Chapter 7 deals with "System Crashes and Hangs" and how to assemble the appropriate information necessary to troubleshoot a system problem using various tools and techniques: using the syslog, setting up and using a serial console, using the SysRq kernel magic hotkey, examining the oops report generated by a manual kernel trap, considering hardware failure issues, and setting up cscope to index kernel sources. This chapter prepares the reader for documenting proper and extensive details about errors and problems not only for rapid diagnosis but also in the event he or she needs to call in an expert.
Kernel Debugging with KDB is a brief chapter that instructs the reader on how to enable and activate KDB, basic commands associated with its use, and some examples on how to use it.

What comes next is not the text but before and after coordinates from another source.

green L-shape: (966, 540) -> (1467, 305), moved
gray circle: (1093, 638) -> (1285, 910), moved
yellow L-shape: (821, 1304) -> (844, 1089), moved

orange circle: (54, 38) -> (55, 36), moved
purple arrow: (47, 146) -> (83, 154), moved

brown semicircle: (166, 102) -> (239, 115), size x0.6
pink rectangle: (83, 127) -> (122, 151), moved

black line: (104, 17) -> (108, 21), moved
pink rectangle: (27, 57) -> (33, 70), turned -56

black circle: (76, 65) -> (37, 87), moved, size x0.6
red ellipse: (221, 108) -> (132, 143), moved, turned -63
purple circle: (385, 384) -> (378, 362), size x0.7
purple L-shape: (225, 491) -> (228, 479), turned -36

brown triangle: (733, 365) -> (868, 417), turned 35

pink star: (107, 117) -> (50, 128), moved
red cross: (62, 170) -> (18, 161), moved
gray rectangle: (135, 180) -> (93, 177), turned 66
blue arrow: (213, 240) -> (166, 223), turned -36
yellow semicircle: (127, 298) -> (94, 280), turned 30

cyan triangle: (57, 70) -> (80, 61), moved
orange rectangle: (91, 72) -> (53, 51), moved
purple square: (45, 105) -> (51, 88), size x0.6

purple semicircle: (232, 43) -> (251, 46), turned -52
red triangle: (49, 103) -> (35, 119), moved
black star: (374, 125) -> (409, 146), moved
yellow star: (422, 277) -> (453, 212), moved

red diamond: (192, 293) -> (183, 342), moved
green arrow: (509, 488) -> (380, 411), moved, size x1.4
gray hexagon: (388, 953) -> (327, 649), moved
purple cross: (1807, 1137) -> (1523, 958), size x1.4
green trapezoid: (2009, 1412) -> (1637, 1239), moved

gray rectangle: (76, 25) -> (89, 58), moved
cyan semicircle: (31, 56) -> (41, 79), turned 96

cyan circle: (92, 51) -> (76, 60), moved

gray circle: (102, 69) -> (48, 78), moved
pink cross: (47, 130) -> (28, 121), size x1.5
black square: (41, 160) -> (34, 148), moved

Several good illustrations of where KDB proves useful over other tools are included.
The final chapter explores the ELF file format (executable and linking format) for shared libraries and executables. The authors provide a comprehensive look at the ELF standard on Linux. They start with basic definitions and concepts (symbols names and C versus C++, linking with static libraries and run time linking, and run time linker) and prep the reader with some source code that is used in later chapter examples. They examine the ELF file structure (the header using hexdump, segments/sections with readelf, the program header table, and the section header table). This is probably the strongest chapter in the book. There is enough information and instruction in this chapter to arm a Linux system troubleshooter to follow the practical examples with little effort.
The book concludes with two valuable appendices that detail the authors' selected tools for Linux problem determination and include a data collector script intended to capture basic critical system information in the event of a problem. As discussed above, the "Toolbox" appendix is a summary of the authors' selection of best Linux tools for diagnosing problems. Each tool has a brief description, where to get it, level of usefulness, when to use the tool and additional notes. Appendix B, "Data Collection Script," offers the reader a sample bash script tool that gathers a broad range of system information. The authors provide several optional switches to increase the amount of data collected with the caveat that time to collect that information also increases.
Wilding and Behman assume some familiarity with the Linux system: their advice and instruction are intended for those users who are not afraid of the CLI and who understand basic Linux operating and file system structure. That said, Self-Service Linux: Mastering the Art of Problem Determination is a valuable resource for advanced users and system administrators. In short, this book is for anyone who uses Linux on a daily basis on one or multiple systems. The examples are fully detailed: the reader gets commands, options, output, sample code, and a variety of possible outcome scenarios. Wilding and Behman set out a realistic and practical approach to problem solving; they satisfy the troubleshooter in all of us. Self-Service Linux is a welcome addition to the Bruce Perens Open Source series of Prentice Hall PTR professional reference books."